Extracted page text data:
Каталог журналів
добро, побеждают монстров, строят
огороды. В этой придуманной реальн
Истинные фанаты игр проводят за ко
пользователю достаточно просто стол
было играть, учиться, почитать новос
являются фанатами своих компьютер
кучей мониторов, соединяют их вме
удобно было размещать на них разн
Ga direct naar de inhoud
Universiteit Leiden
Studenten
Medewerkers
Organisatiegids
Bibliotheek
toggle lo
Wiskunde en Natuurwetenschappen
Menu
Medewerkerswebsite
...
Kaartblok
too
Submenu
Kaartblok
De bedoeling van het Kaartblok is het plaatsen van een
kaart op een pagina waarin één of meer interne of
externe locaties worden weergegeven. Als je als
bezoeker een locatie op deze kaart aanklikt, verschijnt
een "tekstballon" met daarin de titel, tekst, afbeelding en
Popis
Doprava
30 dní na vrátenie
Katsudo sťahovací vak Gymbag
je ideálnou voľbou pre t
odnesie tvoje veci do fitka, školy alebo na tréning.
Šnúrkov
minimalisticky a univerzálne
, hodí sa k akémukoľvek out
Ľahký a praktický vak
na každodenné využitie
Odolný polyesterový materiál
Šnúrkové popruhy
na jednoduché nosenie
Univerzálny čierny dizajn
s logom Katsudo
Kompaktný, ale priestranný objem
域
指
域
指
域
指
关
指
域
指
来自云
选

---

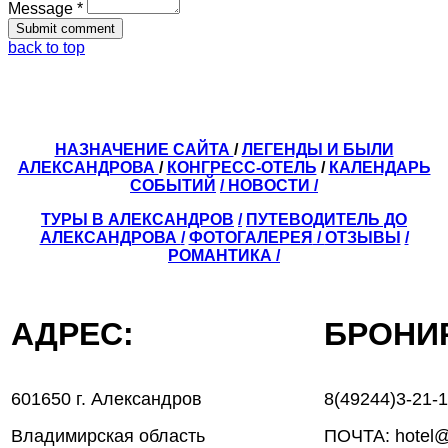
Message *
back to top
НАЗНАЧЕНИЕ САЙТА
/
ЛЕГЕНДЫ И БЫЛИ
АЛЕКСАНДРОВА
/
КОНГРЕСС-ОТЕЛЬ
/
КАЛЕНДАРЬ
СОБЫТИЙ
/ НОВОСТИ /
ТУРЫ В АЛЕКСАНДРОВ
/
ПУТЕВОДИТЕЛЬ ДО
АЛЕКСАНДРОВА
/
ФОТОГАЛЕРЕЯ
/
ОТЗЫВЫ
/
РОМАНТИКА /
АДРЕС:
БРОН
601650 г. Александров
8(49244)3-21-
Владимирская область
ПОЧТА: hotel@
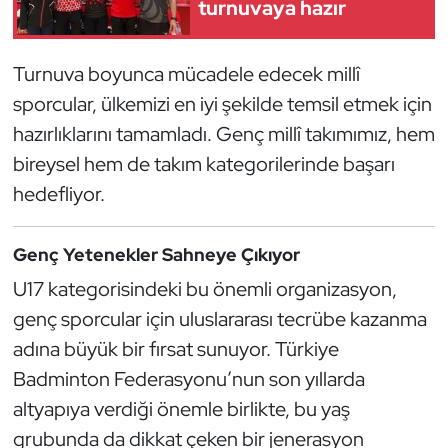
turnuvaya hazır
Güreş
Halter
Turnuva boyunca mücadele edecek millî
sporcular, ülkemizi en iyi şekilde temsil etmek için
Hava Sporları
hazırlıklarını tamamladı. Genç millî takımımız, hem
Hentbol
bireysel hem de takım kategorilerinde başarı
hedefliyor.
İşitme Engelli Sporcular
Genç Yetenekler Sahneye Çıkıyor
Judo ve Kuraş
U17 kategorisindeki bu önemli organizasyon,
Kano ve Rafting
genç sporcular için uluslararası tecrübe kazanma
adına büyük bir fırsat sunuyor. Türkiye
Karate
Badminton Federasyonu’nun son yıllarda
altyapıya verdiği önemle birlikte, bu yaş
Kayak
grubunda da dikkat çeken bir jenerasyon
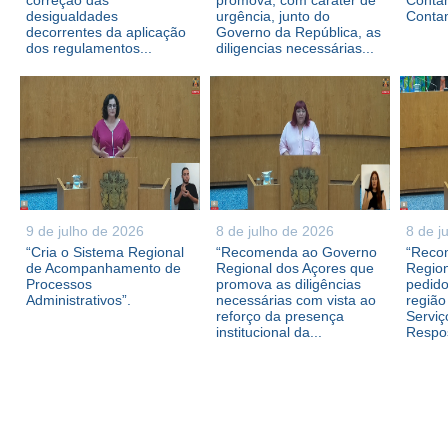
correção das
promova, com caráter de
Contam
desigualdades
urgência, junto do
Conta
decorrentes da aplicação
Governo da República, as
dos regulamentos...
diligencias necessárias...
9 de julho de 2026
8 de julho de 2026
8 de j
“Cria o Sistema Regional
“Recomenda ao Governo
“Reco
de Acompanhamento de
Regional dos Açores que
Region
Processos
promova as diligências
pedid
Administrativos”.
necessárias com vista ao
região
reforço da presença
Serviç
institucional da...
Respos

■ Directions ■
What you return must be an exact retyping of the lines above starting at the line with "Каталог журналів" and ending at the line with "Ľahký a praktický vak", and nothing besides.

■ Reply to the exercise ■
Каталог журналів
добро, побеждают монстров, строят
огороды. В этой придуманной реальн
Истинные фанаты игр проводят за ко
пользователю достаточно просто стол
было играть, учиться, почитать новос
являются фанатами своих компьютер
кучей мониторов, соединяют их вме
удобно было размещать на них разн
Ga direct naar de inhoud
Universiteit Leiden
Studenten
Medewerkers
Organisatiegids
Bibliotheek
toggle lo
Wiskunde en Natuurwetenschappen
Menu
Medewerkerswebsite
...
Kaartblok
too
Submenu
Kaartblok
De bedoeling van het Kaartblok is het plaatsen van een
kaart op een pagina waarin één of meer interne of
externe locaties worden weergegeven. Als je als
bezoeker een locatie op deze kaart aanklikt, verschijnt
een "tekstballon" met daarin de titel, tekst, afbeelding en
Popis
Doprava
30 dní na vrátenie
Katsudo sťahovací vak Gymbag
je ideálnou voľbou pre t
odnesie tvoje veci do fitka, školy alebo na tréning.
Šnúrkov
minimalisticky a univerzálne
, hodí sa k akémukoľvek out
Ľahký a praktický vak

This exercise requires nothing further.